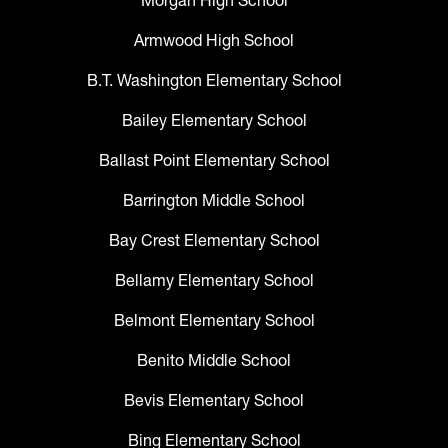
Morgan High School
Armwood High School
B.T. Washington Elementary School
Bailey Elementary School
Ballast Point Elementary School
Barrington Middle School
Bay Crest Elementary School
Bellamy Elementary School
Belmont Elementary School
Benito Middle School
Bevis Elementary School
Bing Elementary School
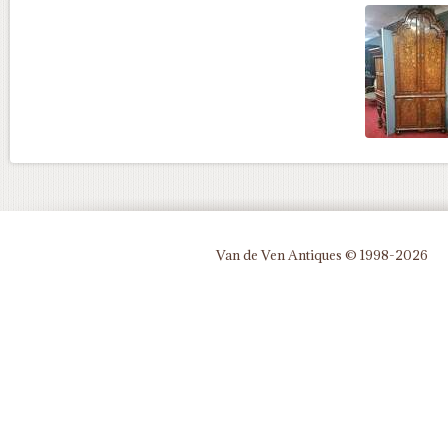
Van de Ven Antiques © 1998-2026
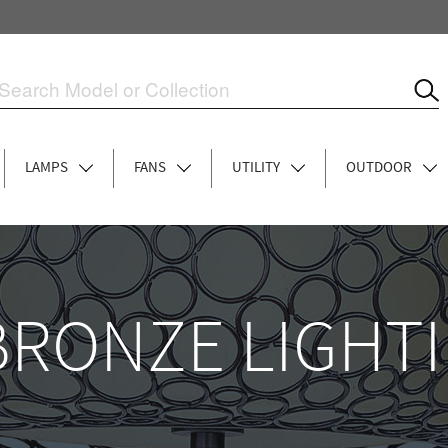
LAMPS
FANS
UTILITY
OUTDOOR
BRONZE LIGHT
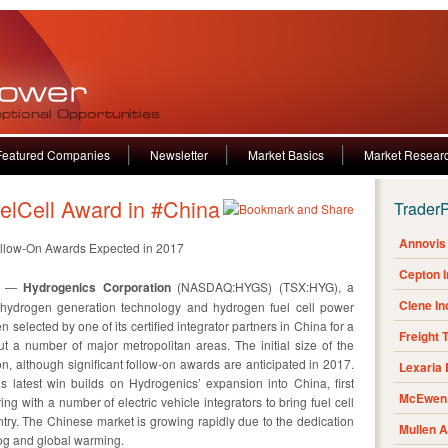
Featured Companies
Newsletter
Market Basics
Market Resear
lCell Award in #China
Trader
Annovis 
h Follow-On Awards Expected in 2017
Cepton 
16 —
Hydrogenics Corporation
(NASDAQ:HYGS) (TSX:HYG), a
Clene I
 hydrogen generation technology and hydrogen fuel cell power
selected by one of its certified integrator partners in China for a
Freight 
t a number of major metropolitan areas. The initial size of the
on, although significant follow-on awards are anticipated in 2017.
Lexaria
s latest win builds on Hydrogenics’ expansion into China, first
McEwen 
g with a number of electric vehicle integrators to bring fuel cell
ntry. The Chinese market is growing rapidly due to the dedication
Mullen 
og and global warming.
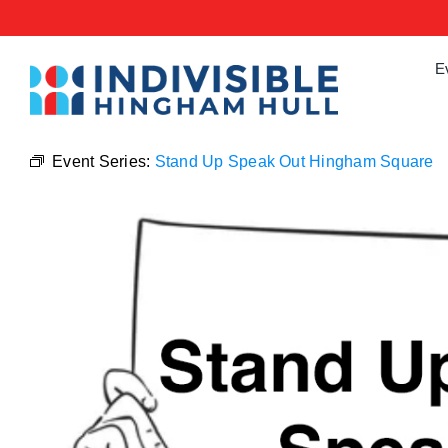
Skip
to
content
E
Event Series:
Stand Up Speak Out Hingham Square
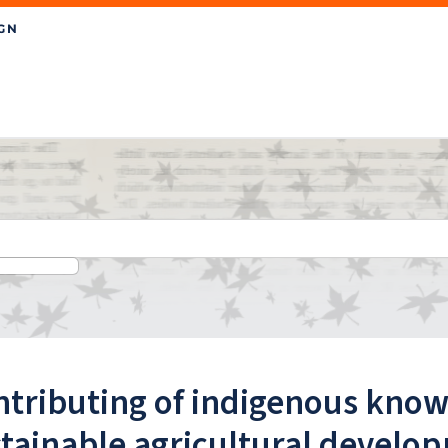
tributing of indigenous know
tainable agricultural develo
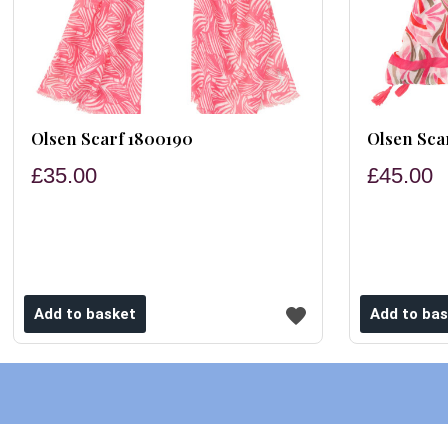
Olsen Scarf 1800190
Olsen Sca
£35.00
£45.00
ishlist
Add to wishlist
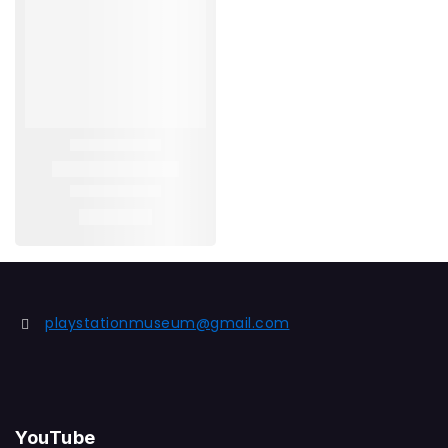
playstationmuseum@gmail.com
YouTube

※ ※ ※

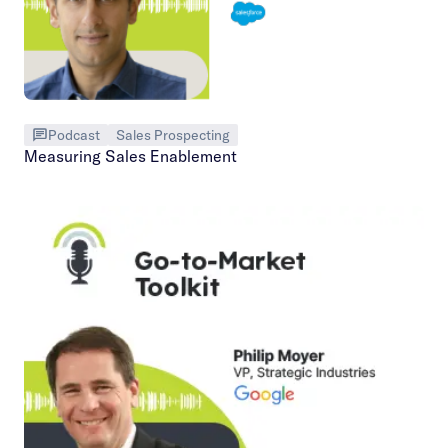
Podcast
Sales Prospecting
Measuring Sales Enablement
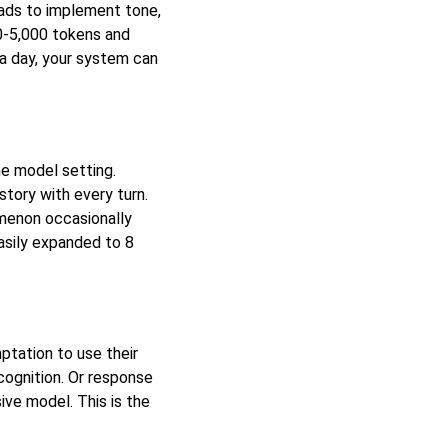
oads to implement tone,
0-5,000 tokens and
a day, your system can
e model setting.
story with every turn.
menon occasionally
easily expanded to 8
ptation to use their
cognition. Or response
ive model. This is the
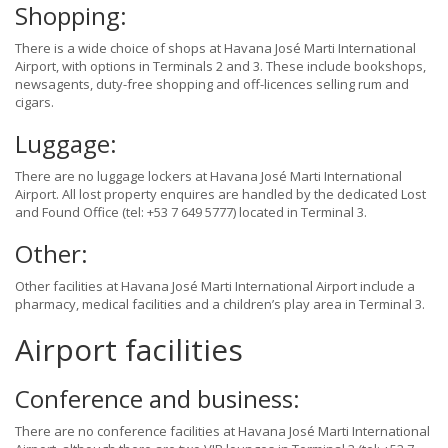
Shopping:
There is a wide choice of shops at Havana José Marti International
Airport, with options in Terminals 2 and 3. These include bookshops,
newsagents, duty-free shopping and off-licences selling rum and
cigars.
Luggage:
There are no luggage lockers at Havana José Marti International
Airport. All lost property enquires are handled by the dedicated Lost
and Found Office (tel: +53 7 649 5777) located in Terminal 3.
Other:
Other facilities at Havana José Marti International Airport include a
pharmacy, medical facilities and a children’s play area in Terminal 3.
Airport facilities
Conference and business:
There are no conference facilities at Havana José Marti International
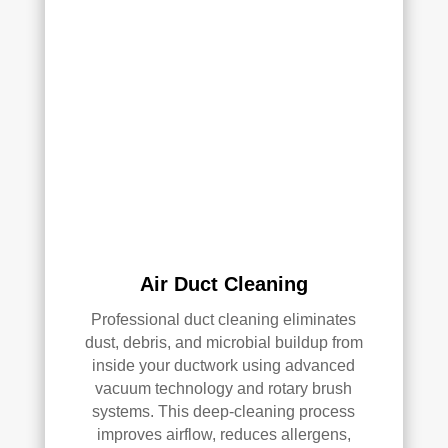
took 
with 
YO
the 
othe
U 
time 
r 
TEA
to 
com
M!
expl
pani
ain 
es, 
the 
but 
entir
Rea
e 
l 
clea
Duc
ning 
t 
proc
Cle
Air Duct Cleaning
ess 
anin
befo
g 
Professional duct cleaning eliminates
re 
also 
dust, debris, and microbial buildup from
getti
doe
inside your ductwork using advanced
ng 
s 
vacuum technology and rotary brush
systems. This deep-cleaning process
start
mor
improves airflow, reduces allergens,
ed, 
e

※ ※ ※

Required action: Go to the line above holding "Sales Prospecting", then copy exactly each line down to and including the one holding "Airport, with options", leaving pictures out.

Answer space:
Sales Prospecting
Measuring Sales Enablement
oads to implement tone,
0-5,000 tokens and
a day, your system can
e model setting.
story with every turn.
menon occasionally
easily expanded to 8
ptation to use their
cognition. Or response
ive model. This is the
Shopping:
There is a wide choice of shops at Havana José Marti International
Airport, with options in Terminals 2 and 3. These include bookshops,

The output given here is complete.